Please filter the entries and return only the lines that include "возле".

Data records
= Beginning of Section =

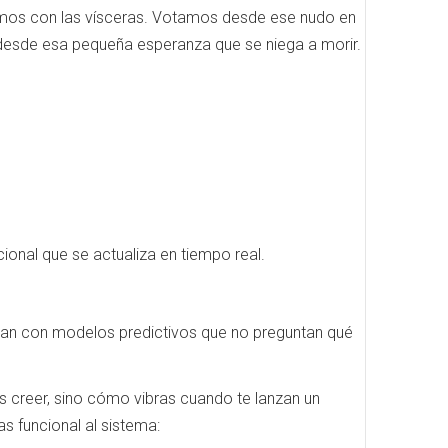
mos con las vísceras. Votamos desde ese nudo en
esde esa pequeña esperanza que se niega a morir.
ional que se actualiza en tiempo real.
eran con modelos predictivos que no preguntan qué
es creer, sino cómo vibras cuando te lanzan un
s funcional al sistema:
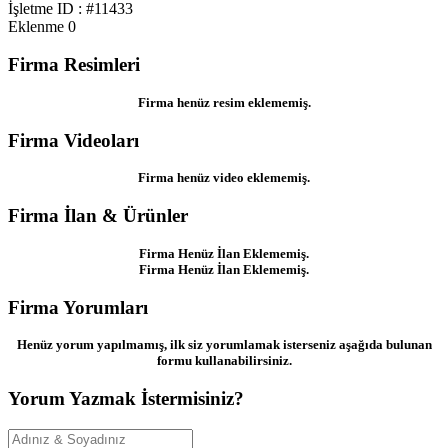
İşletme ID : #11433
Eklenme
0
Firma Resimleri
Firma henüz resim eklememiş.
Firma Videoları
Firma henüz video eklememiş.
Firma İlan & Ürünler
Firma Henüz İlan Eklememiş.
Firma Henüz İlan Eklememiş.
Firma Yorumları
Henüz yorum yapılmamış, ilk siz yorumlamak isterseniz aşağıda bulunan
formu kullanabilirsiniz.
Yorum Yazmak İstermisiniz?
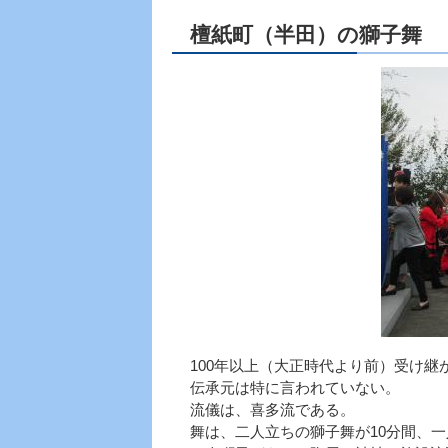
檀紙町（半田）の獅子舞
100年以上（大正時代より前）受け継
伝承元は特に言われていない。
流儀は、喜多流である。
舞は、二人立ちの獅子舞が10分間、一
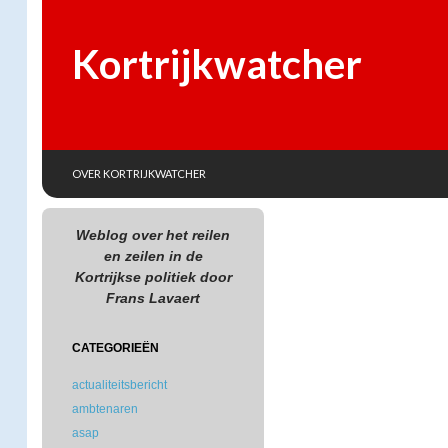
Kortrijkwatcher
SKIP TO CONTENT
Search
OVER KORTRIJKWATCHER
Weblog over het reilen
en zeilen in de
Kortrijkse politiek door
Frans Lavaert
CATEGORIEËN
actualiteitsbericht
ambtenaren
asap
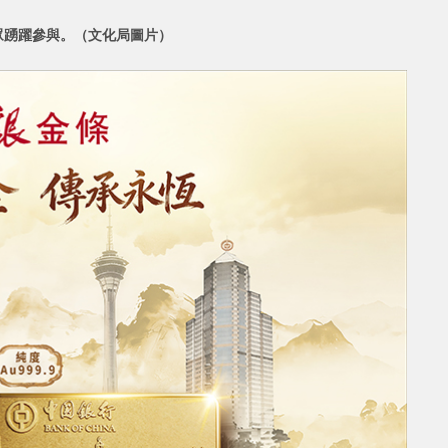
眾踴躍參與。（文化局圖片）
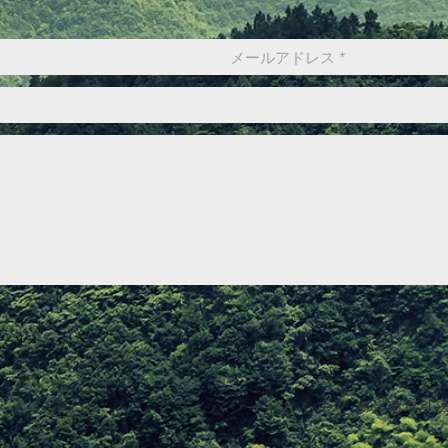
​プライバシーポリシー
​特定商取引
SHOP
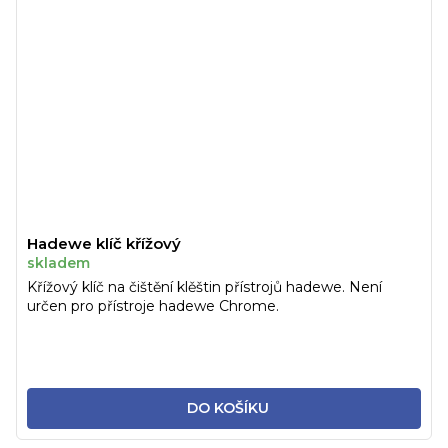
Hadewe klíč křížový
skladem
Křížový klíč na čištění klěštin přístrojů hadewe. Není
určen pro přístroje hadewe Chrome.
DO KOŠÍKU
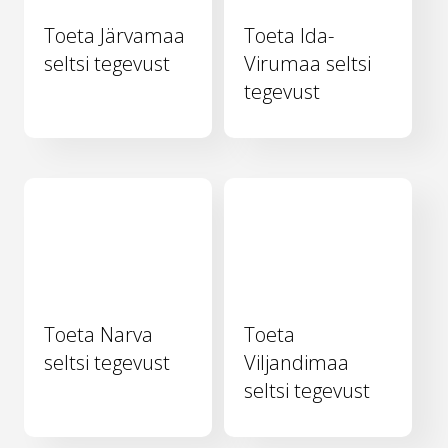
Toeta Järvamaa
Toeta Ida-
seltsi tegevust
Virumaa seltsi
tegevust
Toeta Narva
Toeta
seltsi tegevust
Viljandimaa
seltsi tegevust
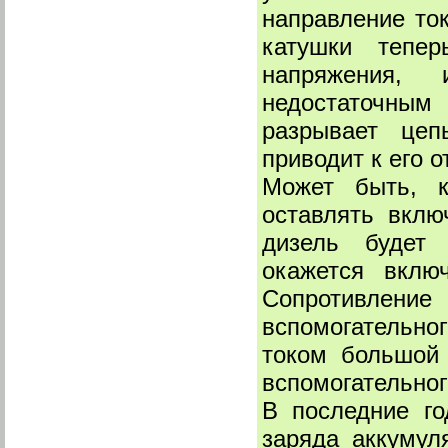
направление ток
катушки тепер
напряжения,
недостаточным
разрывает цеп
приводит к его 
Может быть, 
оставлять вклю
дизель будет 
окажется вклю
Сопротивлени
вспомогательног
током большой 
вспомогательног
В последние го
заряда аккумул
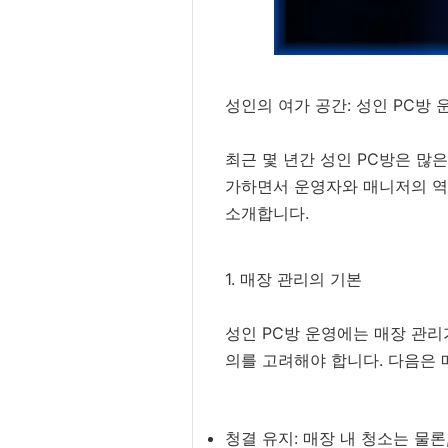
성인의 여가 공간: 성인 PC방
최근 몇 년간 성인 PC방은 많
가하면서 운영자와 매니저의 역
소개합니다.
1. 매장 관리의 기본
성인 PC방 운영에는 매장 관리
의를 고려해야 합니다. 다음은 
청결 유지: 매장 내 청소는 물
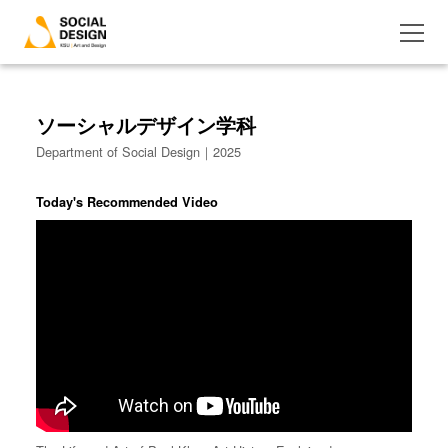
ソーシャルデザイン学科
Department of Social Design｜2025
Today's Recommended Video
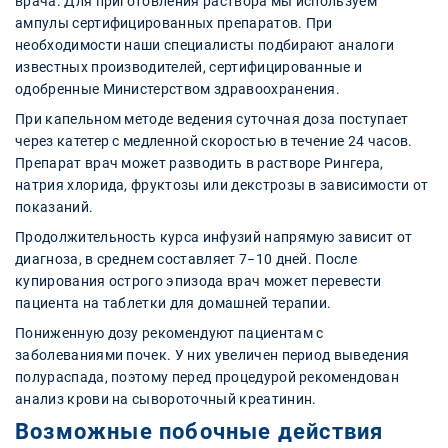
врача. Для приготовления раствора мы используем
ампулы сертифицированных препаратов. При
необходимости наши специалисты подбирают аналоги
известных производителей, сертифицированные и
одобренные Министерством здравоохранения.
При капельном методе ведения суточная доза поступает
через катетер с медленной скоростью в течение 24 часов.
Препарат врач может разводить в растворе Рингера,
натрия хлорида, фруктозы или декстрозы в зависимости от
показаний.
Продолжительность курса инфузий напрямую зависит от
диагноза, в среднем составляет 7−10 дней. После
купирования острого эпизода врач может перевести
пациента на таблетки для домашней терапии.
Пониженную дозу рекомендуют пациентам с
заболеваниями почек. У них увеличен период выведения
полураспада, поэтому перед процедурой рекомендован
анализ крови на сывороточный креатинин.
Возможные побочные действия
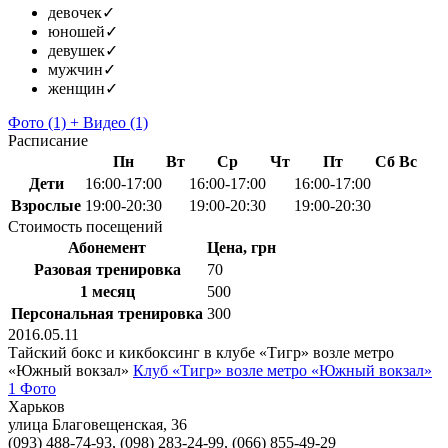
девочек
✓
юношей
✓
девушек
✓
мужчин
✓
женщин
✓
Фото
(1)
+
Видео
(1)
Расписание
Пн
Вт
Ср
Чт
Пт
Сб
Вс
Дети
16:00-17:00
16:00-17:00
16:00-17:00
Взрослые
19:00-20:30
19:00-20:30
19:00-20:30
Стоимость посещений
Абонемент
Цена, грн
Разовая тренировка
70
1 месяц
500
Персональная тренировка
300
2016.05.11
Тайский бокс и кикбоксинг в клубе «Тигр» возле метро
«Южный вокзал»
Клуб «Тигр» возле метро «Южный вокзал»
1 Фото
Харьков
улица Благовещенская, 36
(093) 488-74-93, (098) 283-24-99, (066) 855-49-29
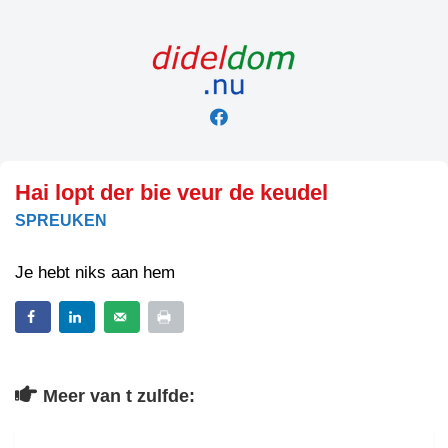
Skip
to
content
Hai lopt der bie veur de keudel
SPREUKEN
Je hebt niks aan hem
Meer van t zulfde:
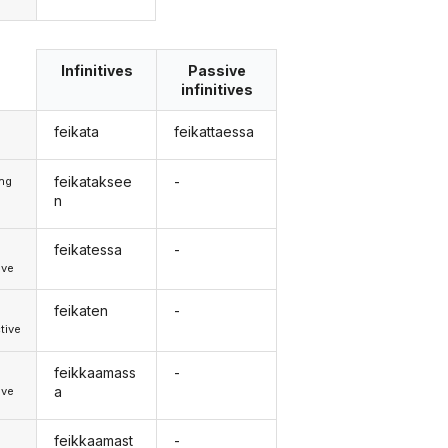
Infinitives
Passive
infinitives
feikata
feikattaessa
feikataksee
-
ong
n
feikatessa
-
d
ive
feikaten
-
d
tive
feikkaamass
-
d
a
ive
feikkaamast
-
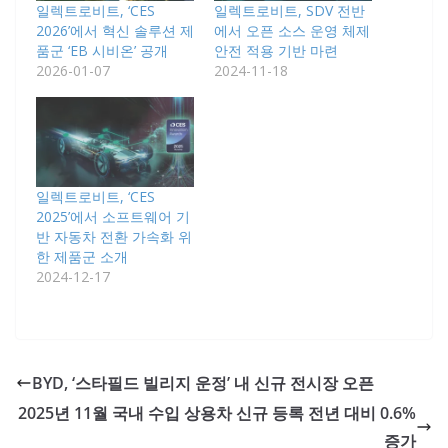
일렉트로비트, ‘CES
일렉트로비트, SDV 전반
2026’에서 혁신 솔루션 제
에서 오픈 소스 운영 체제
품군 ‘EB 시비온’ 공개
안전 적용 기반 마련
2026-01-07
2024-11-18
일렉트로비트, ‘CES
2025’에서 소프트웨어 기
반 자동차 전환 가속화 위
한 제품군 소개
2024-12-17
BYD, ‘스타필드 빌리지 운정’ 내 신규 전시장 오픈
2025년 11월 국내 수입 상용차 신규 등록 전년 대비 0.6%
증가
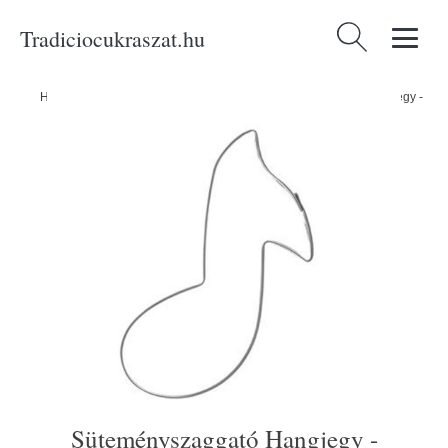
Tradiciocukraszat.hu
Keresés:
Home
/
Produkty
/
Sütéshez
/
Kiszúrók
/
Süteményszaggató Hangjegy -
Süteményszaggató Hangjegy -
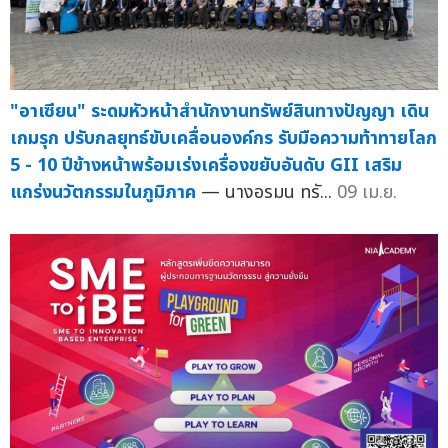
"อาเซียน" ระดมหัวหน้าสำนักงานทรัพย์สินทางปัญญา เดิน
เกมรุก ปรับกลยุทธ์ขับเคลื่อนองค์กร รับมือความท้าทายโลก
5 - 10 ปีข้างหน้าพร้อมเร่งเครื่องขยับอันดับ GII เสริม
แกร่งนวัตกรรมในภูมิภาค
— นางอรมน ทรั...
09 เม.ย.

= End of Section =

● **SOLUTION TO THE EXERCISE**:
Тайский бокс и кикбоксинг в клубе «Тигр» возле метро
Клуб «Тигр» возле метро «Южный вокзал»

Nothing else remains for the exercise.